На щеках Аннализы расцветает огненно-красный румянец. Я что-то приглушенно мычу в знак протеста. Люк, еще сильнее ухмыляясь, поворачивается ко мне.
– Брось свое притворное негодование, малыш. Ты добился своего. Наверное, ликуешь от радости.
Вовсе нет. Больше всего на свете я хотел бы ошибиться насчет Люка и понять, что его случайные проблески человечности оказались настоящими. Однако он лишь вел искусную игру, стремясь добиться своей цели, и теперь, окончательно проиграв, отбросил всякое притворство. Люк ни капли не изменился. Радует хотя бы то, что, вероятно, ему все же придется ответить за некоторые свои деяния.
– Вон отсюда! – кричит Аннализа.
Больше ничего не добавив, Люк уходит; за его спиной с тихим щелчком закрывается дверь. Возможно, теперь мы с ним очень долго не увидимся. Эта мысль, несмотря ни на что, причиняет мне острую боль. Как я сказал Огастесу в машине: пусть Люк делает вид, что ему на меня плевать, в глубине души я всегда буду надеяться, что хоть немного ему нужен.
– Простите, что все так случилось, – говорю я, поворачиваясь к Аннализе.
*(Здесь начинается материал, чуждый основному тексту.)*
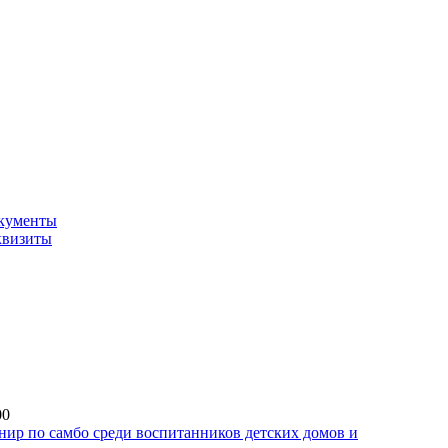
кументы
квизиты
00
ир по самбо среди воспитанников детских домов и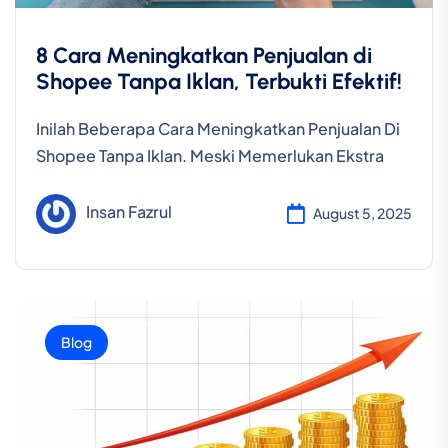
8 Cara Meningkatkan Penjualan di
Shopee Tanpa Iklan, Terbukti Efektif!
Inilah Beberapa Cara Meningkatkan Penjualan Di
Shopee Tanpa Iklan. Meski Memerlukan Ekstra
Insan Fazrul
August 5, 2025
Blog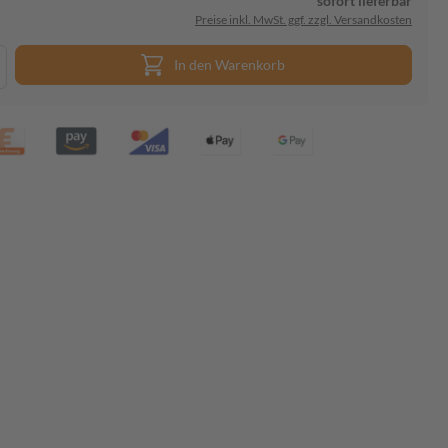
sofort lieferbar
Preise inkl. MwSt. ggf. zzgl. Versandkosten
In den Warenkorb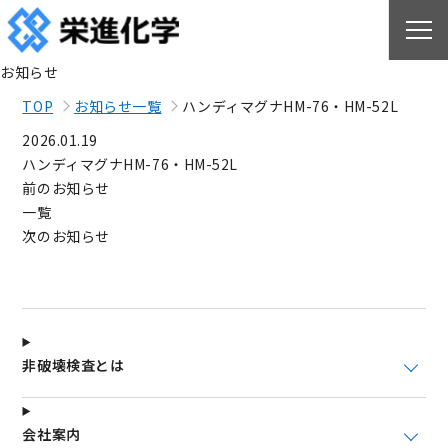
お知らせ
TOP
お知らせ一覧
ハンディマグナHM-76・HM-52L
2026.01.19
ハンディマグナHM-76・HM-52L
前のお知らせ
一覧
次のお知らせ
非破壊検査とは
会社案内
– Не извиняйся. Ты за него не отвечаешь. – Несмотря на покрасневшее лицо, она выдавливает улыбку и легонько похлопывает меня по руке. – С тобой-то все нормально?
– Более-менее. – Я прочищаю горло. – Здорово, что позволили мне здесь остаться, но это вовсе не обязательно. Я и так доставил кучу проблем…
– Ну что ты, какие проблемы.
Какая же она деликатная.
– Мне следовало рассказать вам о Люке.
– Поверь, я прекрасно понимаю, что, когда дело касается членов семьи, хочется верить в лучшее, – вздыхает она. – Ты можешь оставаться здесь, пока мы не найдем другое решение. Сколько бы времени это ни заняло. Видит бог, места у нас предостаточно. – Заметив, как я неловко переминаюсь с ноги на ногу, Аннализа добавляет: – Ладно, поговорим позднее, просто немного отдохни. А я пока сделаю несколько звонков.
Хороший совет. Я буквально с ног валюсь, но…
– Можно мне пойти в дом Гриффина?
После заварушки в офисном здании я еще не виделся с Огастесом, мы просто переписывались.
– Конечно, – с улыбкой разрешает Аннализа.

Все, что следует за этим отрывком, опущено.